Wild Ideas – Science & Future Making

Reposted from my guest blog for BOP Consulting (part 1 and part 2).

In a surgical education room at Imperial College London, a surgeon and a tailor are talking about stitches.  The tailor eases the sleeve of a bespoke suit gently into place, flipping it slowly back and forth to work from both sides.  The surgeon tugs gently at a piece of intestine, as he describes the process of removing a tumour.  It’s crucial that his stitch holds the tissue firmly, he says, without restricting blood flow to the repaired tissue;  so – like the tailor – he works from both sides, constantly monitoring the tension of fabric and stitch.

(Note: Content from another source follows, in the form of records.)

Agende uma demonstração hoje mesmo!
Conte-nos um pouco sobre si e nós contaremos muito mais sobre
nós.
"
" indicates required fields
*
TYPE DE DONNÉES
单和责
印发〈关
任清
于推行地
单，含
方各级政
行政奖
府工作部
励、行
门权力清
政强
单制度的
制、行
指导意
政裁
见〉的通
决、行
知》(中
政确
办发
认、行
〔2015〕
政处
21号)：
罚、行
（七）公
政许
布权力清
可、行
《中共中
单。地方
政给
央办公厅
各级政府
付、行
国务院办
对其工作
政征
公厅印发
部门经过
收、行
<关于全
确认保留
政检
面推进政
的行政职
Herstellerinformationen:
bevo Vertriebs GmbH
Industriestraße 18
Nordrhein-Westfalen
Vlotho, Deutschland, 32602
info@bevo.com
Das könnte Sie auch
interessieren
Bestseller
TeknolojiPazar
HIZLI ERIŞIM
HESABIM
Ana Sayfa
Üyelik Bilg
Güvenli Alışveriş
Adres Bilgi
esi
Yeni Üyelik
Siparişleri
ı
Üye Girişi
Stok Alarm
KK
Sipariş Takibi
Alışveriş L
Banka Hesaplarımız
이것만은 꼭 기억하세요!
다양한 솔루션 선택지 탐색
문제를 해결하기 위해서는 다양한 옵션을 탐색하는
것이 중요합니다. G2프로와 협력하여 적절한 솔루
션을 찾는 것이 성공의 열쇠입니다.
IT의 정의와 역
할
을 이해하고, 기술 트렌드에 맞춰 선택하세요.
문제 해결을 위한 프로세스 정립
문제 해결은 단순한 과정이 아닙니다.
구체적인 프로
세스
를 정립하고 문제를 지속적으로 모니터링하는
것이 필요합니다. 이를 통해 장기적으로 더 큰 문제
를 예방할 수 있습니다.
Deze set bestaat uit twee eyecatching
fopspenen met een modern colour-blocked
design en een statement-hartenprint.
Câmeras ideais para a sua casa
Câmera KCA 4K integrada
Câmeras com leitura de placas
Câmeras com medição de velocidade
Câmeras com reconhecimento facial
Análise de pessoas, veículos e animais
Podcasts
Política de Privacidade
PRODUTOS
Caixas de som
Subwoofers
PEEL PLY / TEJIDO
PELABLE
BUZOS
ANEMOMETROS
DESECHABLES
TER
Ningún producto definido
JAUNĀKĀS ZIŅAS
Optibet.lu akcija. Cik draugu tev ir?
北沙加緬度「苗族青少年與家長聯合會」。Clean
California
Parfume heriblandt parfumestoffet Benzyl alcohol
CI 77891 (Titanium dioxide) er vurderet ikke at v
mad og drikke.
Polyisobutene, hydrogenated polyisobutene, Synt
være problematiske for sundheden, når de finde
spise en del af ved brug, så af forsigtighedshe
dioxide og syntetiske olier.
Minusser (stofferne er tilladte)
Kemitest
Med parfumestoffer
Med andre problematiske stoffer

I’m in the audience at Assemble 2012, the Crafts Council conference, and as conference curator / programmer, I’m watching our Craft of Surgery film intently.  Yet the quiet scenes in the Imperial College surgery transport me to a very different place – the noisy, grubby factory floor of a Sheffield pewter manufacturer.  In the late 90s I was there as a doctoral student, watching as a visiting glass artist worked alongside the company spinners, buffers and polishers. There, as here, I saw a deep knowledge of materials – and the drive to explore and transform them – bringing very different people together;  allowing them to share what they knew despite different professional vocabularies.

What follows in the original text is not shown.